"Help" is a Four-Letter Word
We recently received an email from a reader who shared with us a letter she wrote to her then-husband (but never sent to him). In the letter, she describes with candor and accuracy just why we abhor the use of the word "helping" when referring to work that either parent does around the house or for the kids. In traditional marriages, help may be all well and good. But in ESP relationships, using the term "help" in this sense can be toxic. We help each other all the time, of course, but not as a way to dump primary housework or childraising responsibilities onto our partner. And so, with permission from our insightful, direct and right-on reader, we give you The Letter You Wouldn't Want to Receive:
I'm done pussyfooting around. The truth is: I do not want your "help" around the house.
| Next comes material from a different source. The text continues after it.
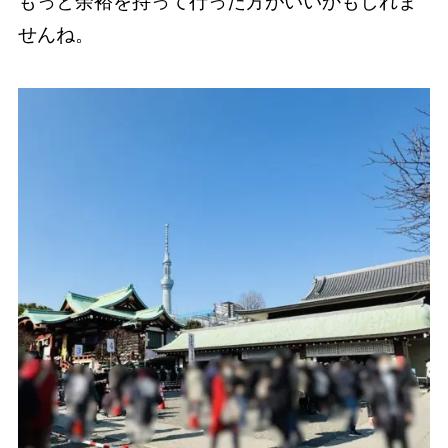
もっと余裕を持って行った方がいいかもしれま
せんね。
Do not "help" me by doing the dishes after dinner. Just DO them because they need doing, and because I'm now busy giving our daughter a bath, and will later be busy putting her to bed while you play on the computer or watch TV.
Do not "help" me by vaccuuming the floors. Just DO it because it needs to be done, and because I've already scrubbed the toilet and bathtub today.
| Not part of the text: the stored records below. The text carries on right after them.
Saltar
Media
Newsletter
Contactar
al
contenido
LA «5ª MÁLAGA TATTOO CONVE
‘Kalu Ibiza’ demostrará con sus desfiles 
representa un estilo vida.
Do not "help" me by taking out the trash. Just DO it because it's stinking up the kitchen, and because I'm busy doing my, our daughter's and YOUR laundry.
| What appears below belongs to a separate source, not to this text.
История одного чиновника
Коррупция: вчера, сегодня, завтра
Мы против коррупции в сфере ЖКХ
Do not "help" me by taking our daughter to the park so I can bake the cake you want to take to work with you. Just DO it because she wants to go and has seen very little of you this week.
Do not "help" me by going grocery shopping. Just go buy the groceries already, because you need to eat, as do your daughter and I, and because I prepare 99.99% of all meals in this house. Oh, and while you're there, please, please pick up whatever necessary food items that you realise I have forgotten to put on the list; part of doing the grocery shopping is looking in the fridge & cupboards to see what we need. The list is supposed to be a tool for you at the grocery store, not do the decision-making for you.
I do not want your "help" because doing all that needs to be done to keep a household running smoothly and clean enough to avoid living in a biohazard area is not my sole responsibility. "Helping" me implies that you are somehow pulling my weight and denies your own responsibilities when it comes to contributing to our household. Just do it because it needs doing - not because I deserve "help getting my work done".
You claim to be a feminist, and to believe in gender equality. So, take the blinders off and see your "help" for what it is: a way for you to avoid household responsibility.
PS I love you anyway, and I know you mean well... but it is high time to put your money where your feminist mouth is and stop "helping"."